以安德森「對照幽靈」的觀念為基礎,本篇論文提出「安尼爾的鬼魂」並非專指任何特殊個體或屍體,而是一群錯綜複雜的影像及人物之集合。這些在安尼爾腦海中接續出沒的「鬼魂」,來自於她在斯里蘭卡的童年時光以及在西方世界的成長經驗。根據巴利巴爾對種族主義和國族主義相互關係之研究,本篇論文認為「歸鄉遊子」安尼爾不時處於過去和現在的夾縫之中,受困於斯里蘭卡獨立建國之後所施行的「對內種族主義」及「對外種族主義」之間。因此,她必然受「鬼魂」所侵擾,必得時常見證「對照幽靈」:一種同時近看又遠觀的詭異經驗。
Abstract
Coming from a Dutch-Ceylonese family, educated in Sri Lanka, England, and Canada, Michael Ondaatje develops from his multicultural experiences an interracial and international consciousness that flourishes in his latest novel Anil’s Ghost (2000). Set against the historical background of political upheaval engulfed in Sri Lanka from the mid-1980s to the early 1990s, the novel represents in Ondaatje’s unique artistic way a brutal war against unknown enemies, an authoritarian government under suspicion of murdering its innocent civilians, and a suffering people. Tracing back to the specific social and historical context of the novel, this thesis begins by outlining the general history of the colonial past and by mapping the ongoing process of decolonization in Sri Lanka. With specific reference to the colonial imprint of racial categorization and social discrimination on the island, this thesis reads the current civil war as a continuation of the previous conflicts among fictive ethnicities and racial communities.
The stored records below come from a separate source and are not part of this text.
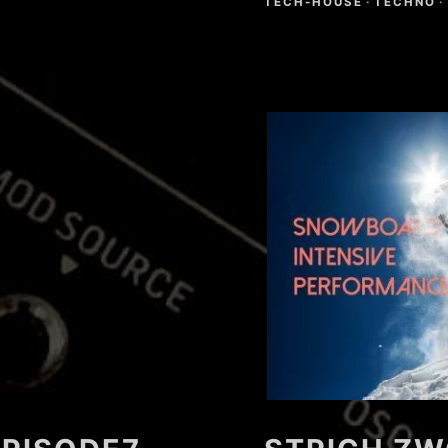
TECH-HOUSE
·
TECHNO
·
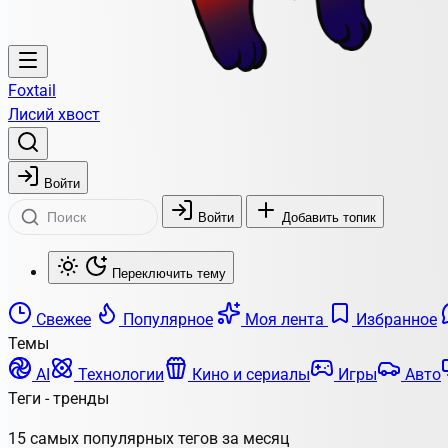
Foxtail
Лисий хвост
Войти
Войти
Добавить топик
Переключить тему
Свежее
Популярное
Моя лента
Избранное
Темы
AI
Технологии
Кино и сериалы
Игры
Авто
Теги - тренды
15 самых популярных тегов за месяц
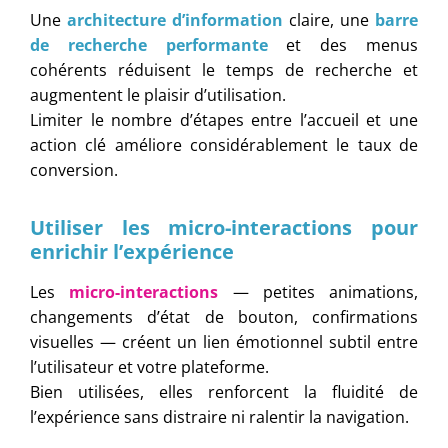
Une
architecture d’information
claire, une
barre
de recherche performante
et des menus
cohérents réduisent le temps de recherche et
augmentent le plaisir d’utilisation.
Limiter le nombre d’étapes entre l’accueil et une
action clé améliore considérablement le taux de
conversion.
Utiliser les micro-interactions pour
enrichir l’expérience
Les
micro-interactions
— petites animations,
changements d’état de bouton, confirmations
visuelles — créent un lien émotionnel subtil entre
l’utilisateur et votre plateforme.
Bien utilisées, elles renforcent la fluidité de
l’expérience sans distraire ni ralentir la navigation.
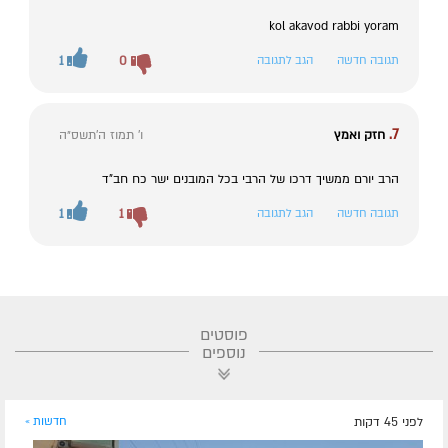
kol akavod rabbi yoram
תגובה חדשה
הגב לתגובה
0
1
7.
חזק ואמץ
ו' תמוז ה׳תשס״ה
הרב יורם ממשיך דרכו של הרבי בכל המובנים ישר כח חב"ד
תגובה חדשה
הגב לתגובה
1
1
פוסטים
נוספים
לפני 45 דקות
חדשות »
In the light of Benedict Anderson’s insightful observation on the spectre of comparisons, this thesis proposes that “Anil’s Ghost” is not a fixed entity or a particular dead person but a complex assemblage of haunting images and memorable figures that surface one after one from Anil’s childhood memory in Sri Lanka and adulthood experience in the west. With respect to Etienne Balibar’s studies on the relations between racism and nationalism, this thesis argues that “the prodigal” Anil has constantly been caught between the past and the present, between the internal racism and the external racism in the nation formation of the post-independence Sri Lanka. Consequently, she is inevitably haunted by the Ghost, that is, the spectre of comparisons—the “strange experience” of simultaneously seeing things “close up and from afar.”